Get enough specs
I’D JUST had one of my regular forays into Poundland. My haul this time consisted of two Jane Asher dishes, a stapler, lots of stationery, freezer bags and some cranberry, yoghurty snacky things.
Oh... And a pair of tinted specs for reading in the garden. All for less than a tenner.
I wear contact lenses but for close reading I need extra help so I buy bundles of off-the-peg specs from Poundland.
My specs of many colours are everywhere. In the kitchen, on my keyboard, stuffed in pockets and bags; even in my car’s overcrowded glove compartment which is more of a stale-crisp, old lipstick and tepid bottled water compartment.
The stigma of such shops has disappeared – even my optician has given her blessing to these cheap specs. But maybe that’s because I’ve kept her happy by paying a small fortune for prescription varifocals to be worn on lens-free days.
Pound shops are pulling in shoppers of all social classes – recent research from retail consultancy Him! showed that 57 per cent of British shoppers use discount stores every week.

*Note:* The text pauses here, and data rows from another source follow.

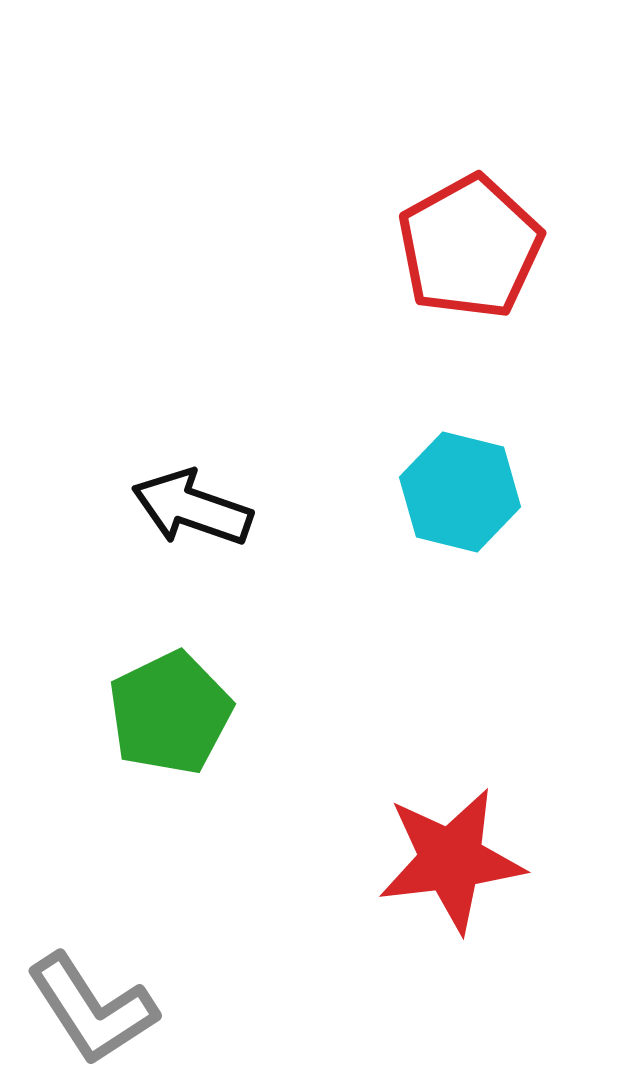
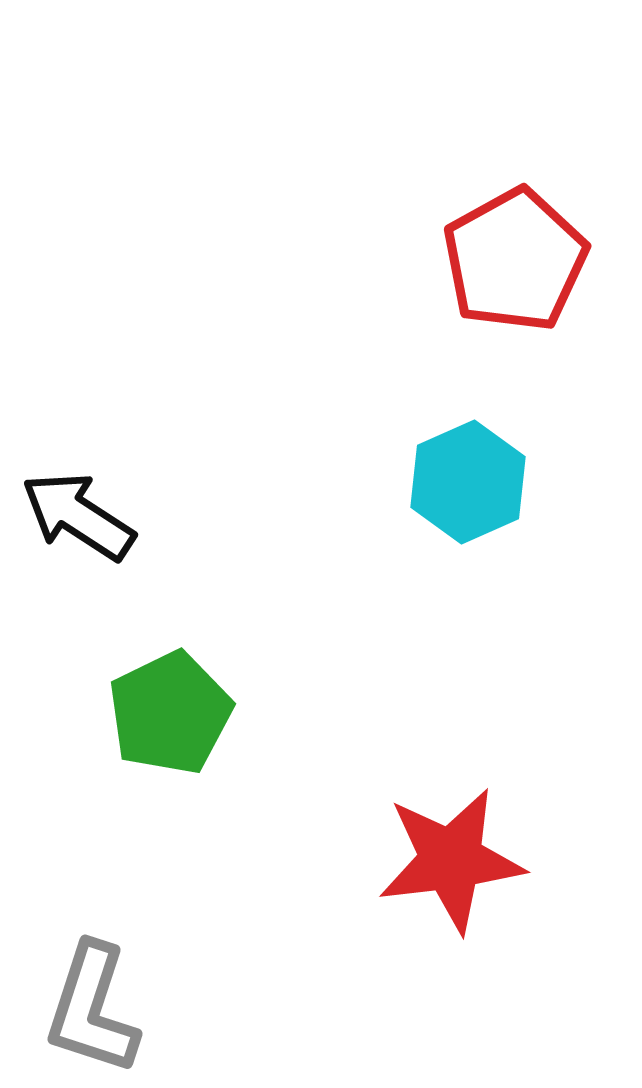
red pentagon: moved 45 px right, 13 px down
cyan hexagon: moved 8 px right, 10 px up; rotated 22 degrees clockwise
black arrow: moved 114 px left, 8 px down; rotated 14 degrees clockwise
gray L-shape: rotated 51 degrees clockwise
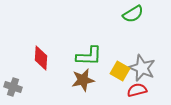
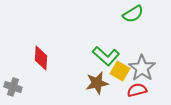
green L-shape: moved 17 px right; rotated 40 degrees clockwise
gray star: rotated 12 degrees clockwise
brown star: moved 14 px right, 3 px down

Over half of these are from middle and high income households, up from 37 per cent a year ago.
Anyway, there I was clutching my bargains, when I stepped into the Pavilions Shopping Centre to be greeted by a sparkly set of tap-dancing pensioners.
I had stumbled on the Hillingdon Volunteer Fair organised by Hillingdon Advice for Residents Partnership (HARP) and Hillingdon Association of Voluntary Services (HAVS).
Bus Pass to Broadway was the name of the singing dancing oldies, and I, and my many carrier bags, were happy to join the crowds where I tapped my non-twinkly toes in time to the showtunes.
I was told there is an urgent need for volunteer welfare benefit claim assistants so if you can help, contact Nancy Rawlings or Verity Lomas: Email: HARP@havs.org. uk or call 01895 442722. Full training and support given.
Follow-up tests after Mr F’s emergency op in April revealed he has probably got Addison’s disease (low cortisol levels) which can follow trauma.
He may be advised to wear a medic-alert bracelet in case of any future emergencies.
Pondering on this we had great fun deciding which of his other characteristics could also be engraved on it. My favourite would be ‘pedant’.